Case Study on Tubular Reactor Hot-Spot Temperature Control for Throughput Maximization

Abstract

Auctioneering hot-spot temperature control of a highly exothermic cooled tubular reactor (constant coolant temperature) for cumene production via the irreversible gas-phase alkylation of benzene with propylene (A + B → C) is studied. Specifically, three control configurations are quantitatively evaluated for tightness of hot-spot temperature control and maximum achievable process throughput with reactor cooling duty as the bottleneck constraint. The configurations manipulate respectively the reactor cooling duty (CS1), the reactor inlet temperature (CS2), and the fresh propylene feed (CS3) for regulating the hot-spot temperature.

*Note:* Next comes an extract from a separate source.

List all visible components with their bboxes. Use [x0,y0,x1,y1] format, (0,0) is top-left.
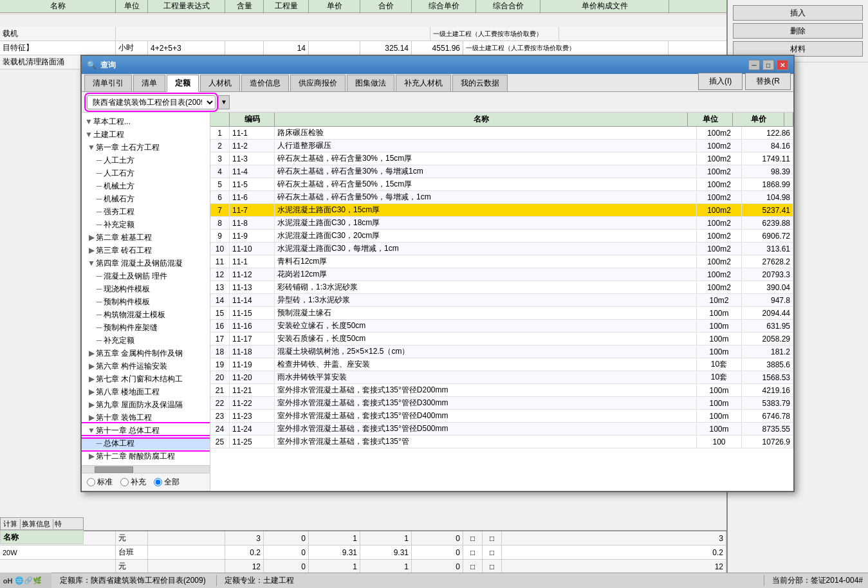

Plantwide dynamic simulation results show that tightest hot-spot temperature control is achieved by the direct manipulation of the reactor cooling duty (CS1). Use of reactor inlet temperature as the manipulation handle (CS2) is not recommended due to large deviations in the reactor temperature profile for a throughput increase. Manipulating the fresh propylene feed rate (limiting reactant) as in CS3 provides loose but acceptable hot-spot temperature control. CS3 is most preferred for throughput maximization as the reactor is operated at the bottleneck constraint of maximum heat removal capacity. For the sample case study, the maximum achievable throughput increases by more than 7% by use of CS3 (over CS1).